Read Also: Star Parker’s ‘Blind Conceit’: Saving America from racial polarization
But 150 years after slavery ended, a new narrative can and will be written on the hearts and minds of those who are trapped behind the walls of liberalism and progressive dogma. Rev. King and his words of inspiration and leadership will reemerge, bringing back the light that he and Rosa Parks brought in 1955.
One hundred fifty years later after slavery and 60 years since Rosa Parks decided to not take a seat in the back of the bus, black leaders like Rev. King’s niece, Dr. Alveda King are standing up and standing tall to shout out a new, more vibrant message.

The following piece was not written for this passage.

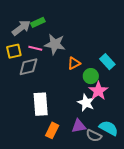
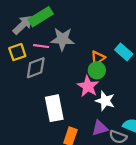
green rectangle: (38, 22) -> (41, 17), size x1.5
orange triangle: (74, 63) -> (98, 58), moved
green circle: (91, 76) -> (97, 70), moved
pink star: (98, 91) -> (88, 86), moved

In her book “King Rules,” Alveda King stresses,
“America needs to be saved from destruction. My elders taught me that only Jesus saves. We need to be rescued. Again, Jesus. God raises up men and women like MLK and my other family members for ‘such a time as this.’ In this day and time when moral turpitude is at its worse, we need a moral uplift and a new set of rules — or a return to the old ones, however we look at it.“
These ten core “rules” will help the generations of blacks trapped behind plantation walls to rise up and embrace these convictions that will rebuild the family unit, reestablish faith, justice, civic responsibility and marriage values.
This is the beginning of the end of liberal enslavement. Rev. King’s values, revived and practiced in urban America, will break the plantation chains of the black community.